▶ What you should do:
Word for word, copy out the entries below, but not the pictures in them.

□ □ □ □ □

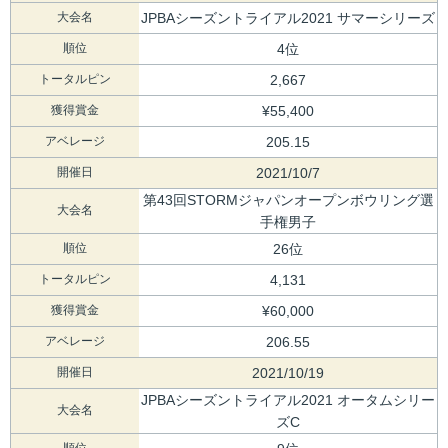
大会名
JPBAシーズントライアル2021 サマーシリーズ
順位
4位
トータルピン
2,667
獲得賞金
¥55,400
アベレージ
205.15
開催日
2021/10/7
第43回STORMジャパンオープンボウリング選
大会名
手権男子
順位
26位
トータルピン
4,131
獲得賞金
¥60,000
アベレージ
206.55
開催日
2021/10/19
JPBAシーズントライアル2021 オータムシリー
大会名
ズC
順位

□ □ □ □ □

▶ Solution to this task:
大会名
JPBAシーズントライアル2021 サマーシリーズ
順位
4位
トータルピン
2,667
獲得賞金
¥55,400
アベレージ
205.15
開催日
2021/10/7
第43回STORMジャパンオープンボウリング選
大会名
手権男子
順位
26位
トータルピン
4,131
獲得賞金
¥60,000
アベレージ
206.55
開催日
2021/10/19
JPBAシーズントライアル2021 オータムシリー
大会名
ズC
順位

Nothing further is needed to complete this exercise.